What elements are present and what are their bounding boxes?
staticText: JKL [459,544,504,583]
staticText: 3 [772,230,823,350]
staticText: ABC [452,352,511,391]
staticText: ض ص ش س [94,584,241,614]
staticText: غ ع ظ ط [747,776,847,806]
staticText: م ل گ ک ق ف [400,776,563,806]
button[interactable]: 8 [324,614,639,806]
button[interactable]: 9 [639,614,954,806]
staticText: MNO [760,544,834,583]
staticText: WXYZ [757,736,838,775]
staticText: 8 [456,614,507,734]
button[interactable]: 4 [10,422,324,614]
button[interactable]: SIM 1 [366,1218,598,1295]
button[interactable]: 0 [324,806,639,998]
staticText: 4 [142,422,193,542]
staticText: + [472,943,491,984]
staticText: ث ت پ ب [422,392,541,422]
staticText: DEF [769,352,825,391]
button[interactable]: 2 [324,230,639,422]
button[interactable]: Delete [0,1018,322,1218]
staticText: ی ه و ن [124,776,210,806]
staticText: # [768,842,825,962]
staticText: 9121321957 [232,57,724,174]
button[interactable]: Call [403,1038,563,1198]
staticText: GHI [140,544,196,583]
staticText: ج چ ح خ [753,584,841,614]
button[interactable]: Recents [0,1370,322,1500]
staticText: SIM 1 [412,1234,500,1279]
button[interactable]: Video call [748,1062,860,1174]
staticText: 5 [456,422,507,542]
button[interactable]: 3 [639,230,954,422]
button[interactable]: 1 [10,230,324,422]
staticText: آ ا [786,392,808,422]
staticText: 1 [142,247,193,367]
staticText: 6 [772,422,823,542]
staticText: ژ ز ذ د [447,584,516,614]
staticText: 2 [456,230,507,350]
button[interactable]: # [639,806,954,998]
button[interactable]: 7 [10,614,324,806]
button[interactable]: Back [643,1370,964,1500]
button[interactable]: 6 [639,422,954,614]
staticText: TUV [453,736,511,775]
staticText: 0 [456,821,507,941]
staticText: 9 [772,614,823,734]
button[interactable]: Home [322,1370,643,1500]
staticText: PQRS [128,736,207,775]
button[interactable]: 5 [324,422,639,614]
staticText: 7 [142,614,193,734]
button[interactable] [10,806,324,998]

-------

#### [Requirement]
Each line of the material above needs repeating verbatim.

#### [Written response]
What elements are present and what are their bounding boxes?
staticText: JKL [459,544,504,583]
staticText: 3 [772,230,823,350]
staticText: ABC [452,352,511,391]
staticText: ض ص ش س [94,584,241,614]
staticText: غ ع ظ ط [747,776,847,806]
staticText: م ل گ ک ق ف [400,776,563,806]
button[interactable]: 8 [324,614,639,806]
button[interactable]: 9 [639,614,954,806]
staticText: MNO [760,544,834,583]
staticText: WXYZ [757,736,838,775]
staticText: 8 [456,614,507,734]
button[interactable]: 4 [10,422,324,614]
button[interactable]: SIM 1 [366,1218,598,1295]
button[interactable]: 0 [324,806,639,998]
staticText: 4 [142,422,193,542]
staticText: + [472,943,491,984]
staticText: ث ت پ ب [422,392,541,422]
staticText: DEF [769,352,825,391]
button[interactable]: 2 [324,230,639,422]
button[interactable]: Delete [0,1018,322,1218]
staticText: ی ه و ن [124,776,210,806]
staticText: # [768,842,825,962]
staticText: 9121321957 [232,57,724,174]
button[interactable]: Call [403,1038,563,1198]
staticText: GHI [140,544,196,583]
staticText: ج چ ح خ [753,584,841,614]
button[interactable]: Recents [0,1370,322,1500]
staticText: SIM 1 [412,1234,500,1279]
button[interactable]: Video call [748,1062,860,1174]
staticText: 5 [456,422,507,542]
button[interactable]: 3 [639,230,954,422]
button[interactable]: 1 [10,230,324,422]
staticText: آ ا [786,392,808,422]
staticText: 1 [142,247,193,367]
staticText: 6 [772,422,823,542]
staticText: ژ ز ذ د [447,584,516,614]
staticText: 2 [456,230,507,350]
button[interactable]: # [639,806,954,998]
button[interactable]: 7 [10,614,324,806]
button[interactable]: Back [643,1370,964,1500]
button[interactable]: 6 [639,422,954,614]
staticText: TUV [453,736,511,775]
staticText: 0 [456,821,507,941]
staticText: 9 [772,614,823,734]
button[interactable]: Home [322,1370,643,1500]
staticText: PQRS [128,736,207,775]
button[interactable]: 5 [324,422,639,614]
staticText: 7 [142,614,193,734]
button[interactable] [10,806,324,998]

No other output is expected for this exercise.